Start of Block

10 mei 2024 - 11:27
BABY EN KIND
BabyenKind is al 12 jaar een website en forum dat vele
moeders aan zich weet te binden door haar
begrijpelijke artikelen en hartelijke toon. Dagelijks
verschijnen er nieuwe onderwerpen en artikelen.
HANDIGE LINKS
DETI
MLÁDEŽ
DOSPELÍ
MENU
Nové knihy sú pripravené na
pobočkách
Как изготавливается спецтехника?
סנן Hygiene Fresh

End of Block
Start of Block

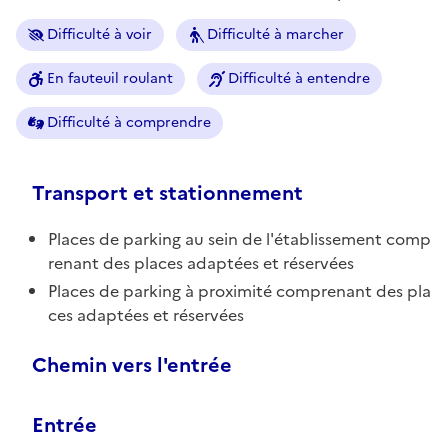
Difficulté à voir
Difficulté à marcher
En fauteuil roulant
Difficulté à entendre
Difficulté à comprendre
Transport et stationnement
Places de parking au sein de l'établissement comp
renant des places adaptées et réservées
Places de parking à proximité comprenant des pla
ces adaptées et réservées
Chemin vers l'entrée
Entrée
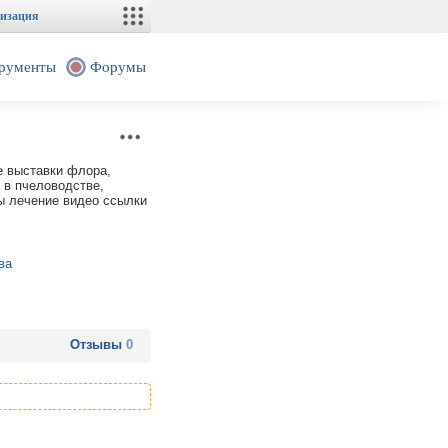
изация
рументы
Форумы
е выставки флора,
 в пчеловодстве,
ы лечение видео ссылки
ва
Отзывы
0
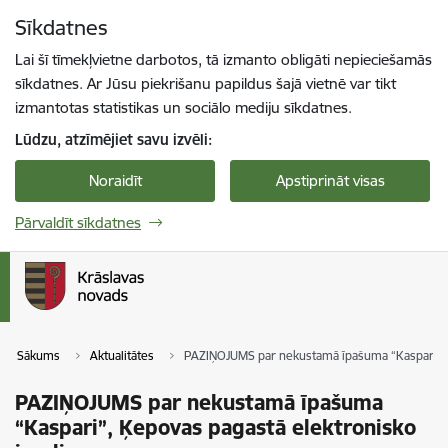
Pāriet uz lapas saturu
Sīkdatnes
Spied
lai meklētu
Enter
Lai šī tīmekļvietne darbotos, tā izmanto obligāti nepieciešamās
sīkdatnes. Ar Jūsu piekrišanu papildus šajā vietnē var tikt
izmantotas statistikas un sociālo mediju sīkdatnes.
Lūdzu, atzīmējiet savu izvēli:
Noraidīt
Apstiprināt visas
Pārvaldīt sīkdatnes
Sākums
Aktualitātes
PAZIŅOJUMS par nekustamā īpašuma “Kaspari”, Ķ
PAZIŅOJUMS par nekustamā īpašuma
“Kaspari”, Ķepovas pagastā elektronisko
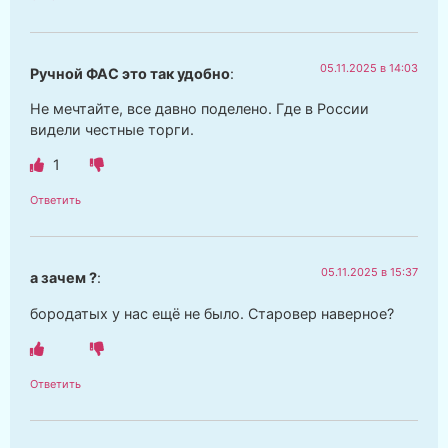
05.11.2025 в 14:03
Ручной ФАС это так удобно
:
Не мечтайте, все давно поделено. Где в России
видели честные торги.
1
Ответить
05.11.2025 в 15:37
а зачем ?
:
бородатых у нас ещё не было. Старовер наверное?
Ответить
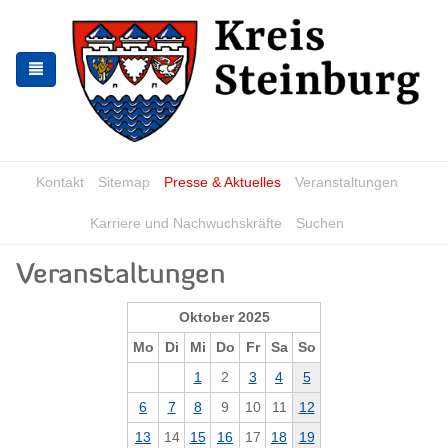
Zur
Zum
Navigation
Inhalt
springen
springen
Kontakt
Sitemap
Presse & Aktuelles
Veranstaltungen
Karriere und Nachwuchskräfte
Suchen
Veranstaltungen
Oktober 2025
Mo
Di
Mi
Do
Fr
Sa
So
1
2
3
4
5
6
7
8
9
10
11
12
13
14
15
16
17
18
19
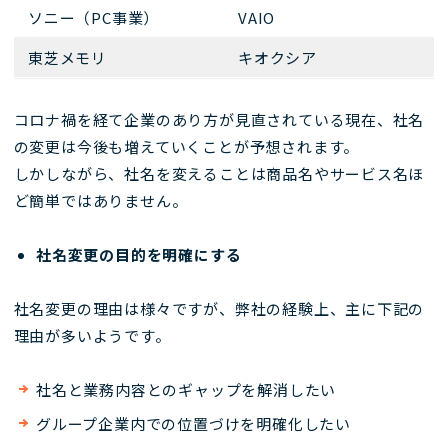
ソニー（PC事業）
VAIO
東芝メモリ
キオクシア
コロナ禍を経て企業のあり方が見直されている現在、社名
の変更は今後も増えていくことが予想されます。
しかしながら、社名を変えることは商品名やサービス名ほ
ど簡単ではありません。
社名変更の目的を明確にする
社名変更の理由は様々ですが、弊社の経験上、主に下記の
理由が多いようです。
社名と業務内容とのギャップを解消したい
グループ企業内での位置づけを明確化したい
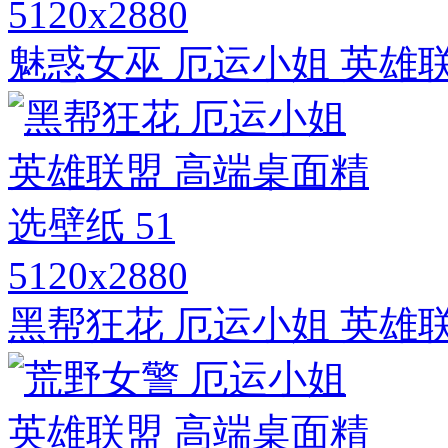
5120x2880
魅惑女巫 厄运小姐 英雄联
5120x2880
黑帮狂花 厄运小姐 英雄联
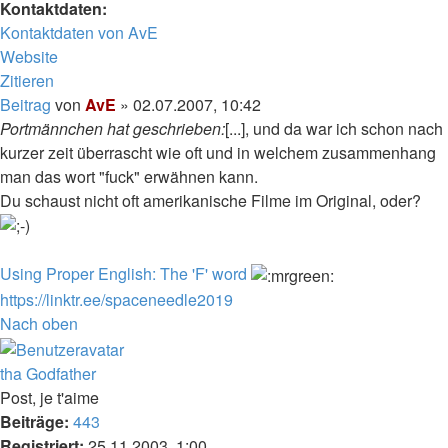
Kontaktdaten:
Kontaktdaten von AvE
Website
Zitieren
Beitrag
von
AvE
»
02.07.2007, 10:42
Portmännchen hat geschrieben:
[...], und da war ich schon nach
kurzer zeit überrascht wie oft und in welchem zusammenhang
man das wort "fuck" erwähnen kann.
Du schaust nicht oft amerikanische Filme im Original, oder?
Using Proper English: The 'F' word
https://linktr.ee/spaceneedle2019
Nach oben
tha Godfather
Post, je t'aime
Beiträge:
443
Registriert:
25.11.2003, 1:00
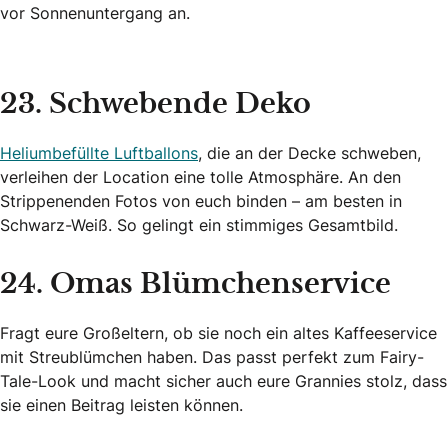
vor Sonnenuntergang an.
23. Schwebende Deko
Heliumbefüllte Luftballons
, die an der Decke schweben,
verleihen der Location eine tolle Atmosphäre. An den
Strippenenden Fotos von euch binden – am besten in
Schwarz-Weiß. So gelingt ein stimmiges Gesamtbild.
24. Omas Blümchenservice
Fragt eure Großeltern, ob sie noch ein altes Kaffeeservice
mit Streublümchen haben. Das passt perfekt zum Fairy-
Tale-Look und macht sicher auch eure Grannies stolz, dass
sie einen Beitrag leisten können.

End of Block

Could you reproduce, exactly, every line above from the line with "BabyenKind is al" to the line with "סנן Hygiene Fresh", and no other line? Both ends count.

● Your solution
BabyenKind is al 12 jaar een website en forum dat vele
moeders aan zich weet te binden door haar
begrijpelijke artikelen en hartelijke toon. Dagelijks
verschijnen er nieuwe onderwerpen en artikelen.
HANDIGE LINKS
DETI
MLÁDEŽ
DOSPELÍ
MENU
Nové knihy sú pripravené na
pobočkách
Как изготавливается спецтехника?
סנן Hygiene Fresh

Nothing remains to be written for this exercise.